### How to complete this task
Give back exactly the lines from the one that includes "أكثر من أي وقت" to the last line below, both included, and no further lines.

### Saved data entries
# # # # #

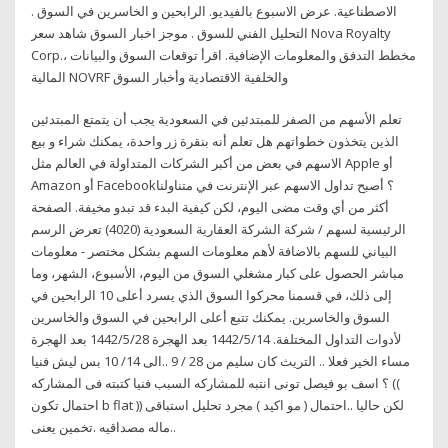
الاصطناعية. عرض الاسبوع بالفيديو. الرابحين و الخاسرين في السوق .
التحليل الفني للسوق . موجز اخبار السوق شاهد سعر Nova Royalty
Corp.، مخطط التدفق والمعلومات الإضافية. اقرأ توقعات السوق والبيانات
المالية NOVRF والخلفية الاقتصادية وأخبار السوق
تعلم الأسهم من الصفر للمبتدئين في السعودية يجب أن يتمتع المبتدئين
الذين يتخذون خطواتهم هل تعلم أنه بنقرة زر واحدة، يمكنك شراء و بيع
الاسهم في بعض من أكبر الشركات المتداولة في العالم مثل Apple أو
Amazon أو Facebook؟ أصبح تداول الاسهم عبر الإنترنت في متناولنا
أكثر من أي وقت مضى اليوم، لكن كيفية البدء قد تبدو مخيفة. الصفحة
الرئيسية لسهم / شركة الشركة العقارية السعودية (4020) تعرض الرسم
البياني للسهم بالاضافة لأهم معلومات السهم بشكل مختصر - معلومات
مباشر الحصول على كبار مشغلي السوق من اليوم، الأسبوع، الشهر، وما
إلى ذلك، في قسمنا محركوا السوق الذي يسرد أعلى 10 الرابحين في
السوق والخاسرين. يمكنك تتبع أعلى الرابحين في السوق والخاسرين
لأدوات التداول المختلفة. 14‏‏/5‏‏/1442 بعد الهجرة 28‏‏/5‏‏/1442 بعد الهجرة
مساء الخير فعلا .. التريث كان سليم من 28 / 9 ..الى 14/ 10 بس ليش فنيا
؟ اسف بو فيصل تونى انتبه للمشاركه السبب فنيا كتبته فى المشاركه ((
احتمال تكون b flat )) لكن حاليا ..احتمال ( مو اكيد ) مجرد تحليل استباقى
..ماله مصداقيه .تخمين يعنى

# # # # #

### Exercise solution
أكثر من أي وقت مضى اليوم، لكن كيفية البدء قد تبدو مخيفة. الصفحة
الرئيسية لسهم / شركة الشركة العقارية السعودية (4020) تعرض الرسم
البياني للسهم بالاضافة لأهم معلومات السهم بشكل مختصر - معلومات
مباشر الحصول على كبار مشغلي السوق من اليوم، الأسبوع، الشهر، وما
إلى ذلك، في قسمنا محركوا السوق الذي يسرد أعلى 10 الرابحين في
السوق والخاسرين. يمكنك تتبع أعلى الرابحين في السوق والخاسرين
لأدوات التداول المختلفة. 14‏‏/5‏‏/1442 بعد الهجرة 28‏‏/5‏‏/1442 بعد الهجرة
مساء الخير فعلا .. التريث كان سليم من 28 / 9 ..الى 14/ 10 بس ليش فنيا
؟ اسف بو فيصل تونى انتبه للمشاركه السبب فنيا كتبته فى المشاركه ((
احتمال تكون b flat )) لكن حاليا ..احتمال ( مو اكيد ) مجرد تحليل استباقى
..ماله مصداقيه .تخمين يعنى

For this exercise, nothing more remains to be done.